Geometric Flow Control Lateral Flow Immunoassay Devices (GFC-LFIDs): A New Dimension to Enhance Analytical Performance

Abstract

The nitrocellulose (NC) membrane based lateral flow immunoassay device (LFID) is one of the most important and widely used biosensor platforms for point-of-care (PoC) diagnostics. However, the analytical performance of LFID has limitations and its optimization is restricted to the bioassay chemistry, the membrane porosity, and the choice of biolabel system. These bottom neck technical issues resulted from the fact that the conventional LFID design principle has not evolved for many years, which limited the LFID for advanced biosensor applications. Here we introduce a new dimension for LFID design and optimization based on geometric flow control (GFC) of NC membranes, leading to highly sensitive GFC-LFID. This novel approach enables comprehensive flow control via different membrane geometric features such as the width (w) and the length (l) of a constriction, as well as its input angle (θ ₁) and output angle (θ ₂).

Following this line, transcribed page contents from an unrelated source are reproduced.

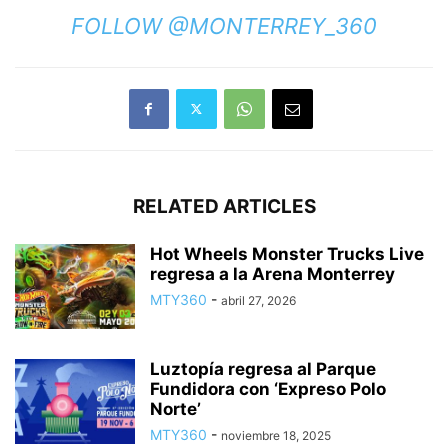
FOLLOW @MONTERREY_360
RELATED ARTICLES
Hot Wheels Monster Trucks Live
regresa a la Arena Monterrey
MTY360
-
abril 27, 2026
Luztopía regresa al Parque
Fundidora con ‘Expreso Polo
Norte’
MTY360
-
noviembre 18, 2025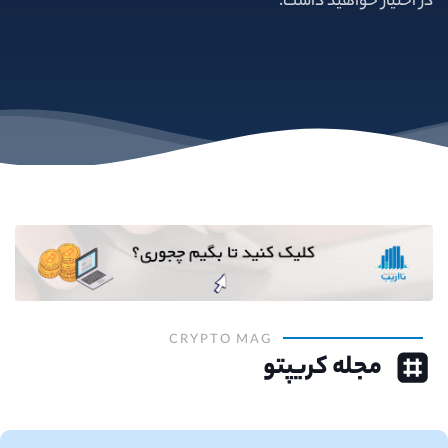
در اختیار خواهید داشت.
CRYPTO MAG
مجله کریپتو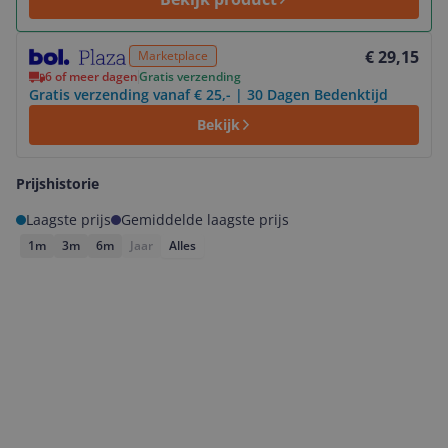
Bekijk product
€ 29,15
Marketplace
6 of meer dagen
Gratis verzending
Gratis verzending vanaf € 25,- | 30 Dagen Bedenktijd
Bekijk
Prijshistorie
Laagste prijs
Gemiddelde laagste prijs
1m
3m
6m
Jaar
Alles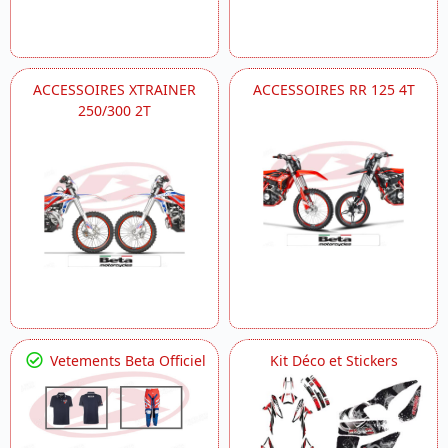
ACCESSOIRES XTRAINER
ACCESSOIRES RR 125 4T
250/300 2T
Vetements Beta Officiel
Kit Déco et Stickers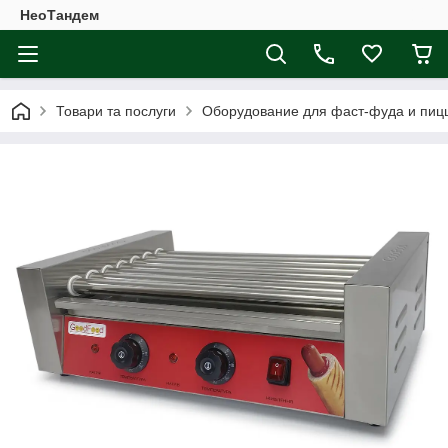
НеоТандем
Товари та послуги
Оборудование для фаст-фуда и пиц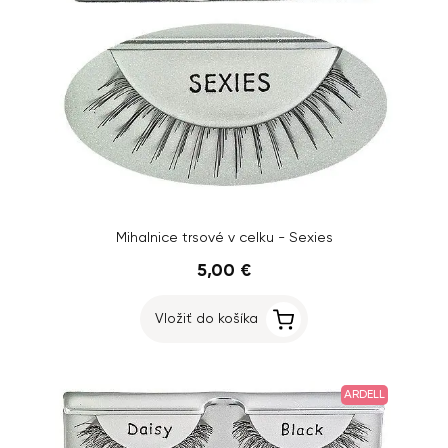
Mihalnice trsové v celku - Sexies
5,00 €
Vložiť do košíka
ARDELL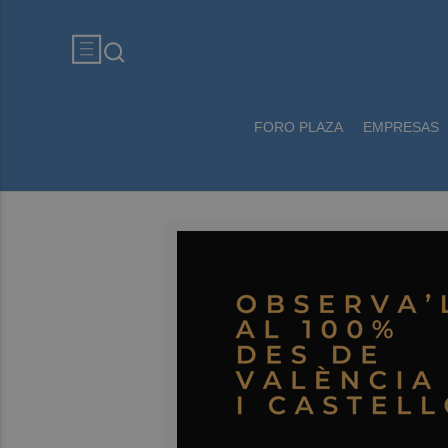
FORO PLAZA
EMPRESAS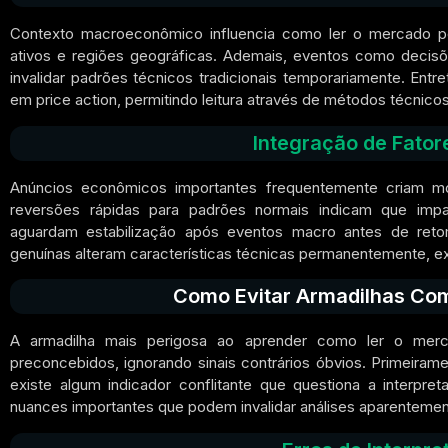
Contexto macroeconômico influencia como ler o mercado por
ativos e regiões geográficas. Ademais, eventos como decisõ
invalidar padrões técnicos tradicionais temporariamente. En
em price action, permitindo leitura através de métodos técnico
Integração de Fator
Anúncios econômicos importantes frequentemente criam mo
reversões rápidas para padrões normais indicam que impac
aguardam estabilização após eventos macro antes de retom
genuínas alteram características técnicas permanentemente, ex
Como Evitar Armadilhas Com
A armadilha mais perigosa ao aprender como ler o merc
preconcebidos, ignorando sinais contrários óbvios. Primeiram
existe algum indicador conflitante que questiona a interpreta
nuances importantes que podem invalidar análises aparentemen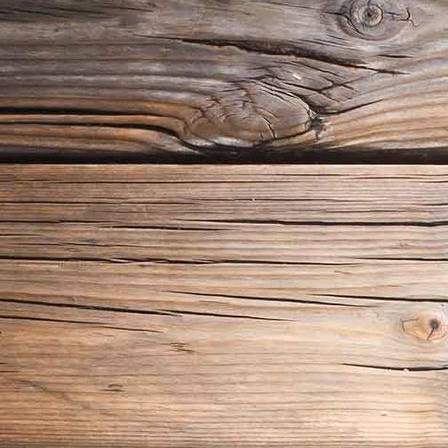
B12 (9)_1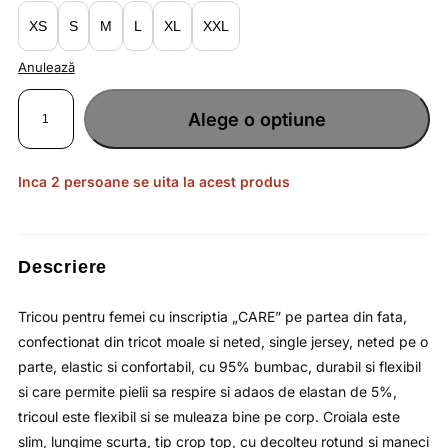
lei44.90.
XS
S
M
L
XL
XXL
Anulează
Cantitate
Tricou
Alege o optiune
monocolor
crem,
pentru
femei,
crop
top
Inca 2 persoane se uita la acest produs
si
croiala
slim
4F
Descriere
Tricou pentru femei cu inscriptia „CARE” pe partea din fata,
confectionat din tricot moale si neted, single jersey, neted pe o
parte, elastic si confortabil, cu 95% bumbac, durabil si flexibil
si care permite pielii sa respire si adaos de elastan de 5%,
tricoul este flexibil si se muleaza bine pe corp. Croiala este
slim, lungime scurta, tip crop top, cu decolteu rotund si maneci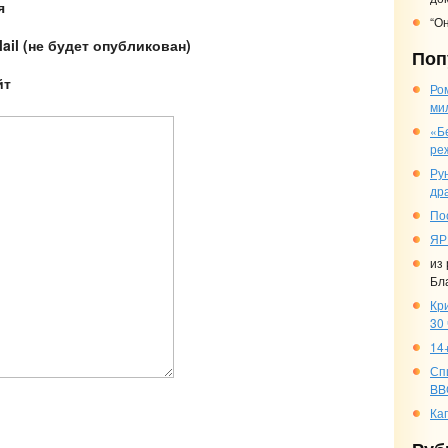
я
“О
ail (не будет опубликован)
Поп
йт
Ро
ми
«Б
ре
Ру
др
По
ЯР
из
Бл
Кр
30
14+
Сп
BB
Ка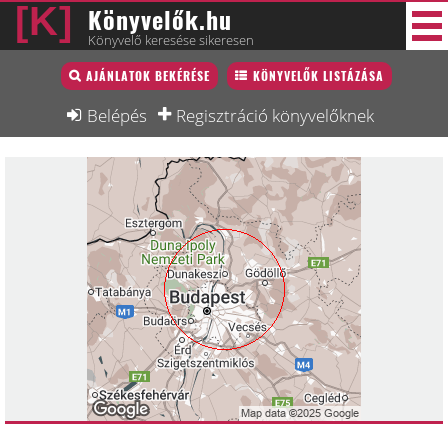
Könyvelők.hu
Könyvelő keresése sikeresen
Könyvelő lista
AJÁNLATOK BEKÉRÉSE
KÖNYVELŐK LISTÁZÁSA
27 új
Könyvelési munkák
Belépés
Regisztráció könyvelőknek
Fórum
Interjú
Blog
Állás
Képzésnaptár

The GFC-LFID (w=0.5 mm, l=7 mm, θ ₁ = 60°, θ ₂ = 45°) attained a 10-fold increase in sensitivity for detection of interleukin-6 (IL-6), compared with conventional LFID, whereas reducing by 10-fold the antibody consumption. The GFC-LFID detects IL-6 over a linear range of 0.1-10 ng/mL with a limit of detection (LoD) of 29 pg/mL, which even outperforms some commercial IL-6 LFIDs. Such significant improvement is attained by pure geometric control of the NC membrane, without additives, that only relaying on a simple high throughput laser ablation procedure suitable for integration on regular large-scale manufacturing of GFC-LFIDs. Our new development on GFC-LFID with the combination of facile scalable fabrication process, tailored flow control, improved analytical performance, and reduced antibodies consumption is likely to have a significant impact on new design concept for the LFID industry.

Figure 1

Design and fabrication of GFC-LFIDs with various flow parameters. (a) Scheme illustration of a classical LFID and GFC-LFID, and the corresponding devices. (b) 2D layout indicating the regular membrane geometry, with the flow axis x, and the geometric variables include the width (w) and the length (l) of a constriction, as well as its input angle (θ₁) and output angle (θ₂) in this study, along with an image of the actual GFC-LFID NC membrane. (c) Magnification of the laser ablated NC membrane of a GFC-LFID and the SEM image of corresponding boundary illustrating the NC morphology is affected by the laser processing.

Figure 2

Geometric flow control analysis of laser configured membranes. (a) Flow front displacement of GFC-LFIDs (w, l, 45°, 45°) during 30 s interval recorded at 100 ms resolution as a function of the constriction length (l) and width (w) for fixed θ₁ = θ₂ = 45°. (b) Flow front displacement of GFC-LFIDs (0.4, 0.8 mm, 2 mm, θ₁, θ₂) during 30 s interval recorded at 100 ms resolution as a function of the constriction θ₁ and θ₂ between 0 and 75°, for constants l and w. (c) Flow front displacement at constant constriction width, angles, and length for different locations along the flow axis x.

Figure 3

Affinity analytical performance of GFC-LFIDs with enhanced signal and sensitivity. (a) Capture efficiency evaluated by the intensity of the detection line for different constriction widths and lengths. The images are the crop of the actual simultaneously scanned samples used in the evaluation. Error bars correspond to a 95% confidence interval for samples measured in triplicate. (b) GFC-LFID (0.5 mm, 7 mm, 60°, 45°) shows a ~10-fold increase in sensitivity compared with the conventional LFID for detection of IL-6, while using only 1/10 of the antibody benefit to the small laser configured test zone region.

Figure 4

Flow velocity versus dominant combined geometric factors: restriction width (w), length (l), and input angle (θ₁).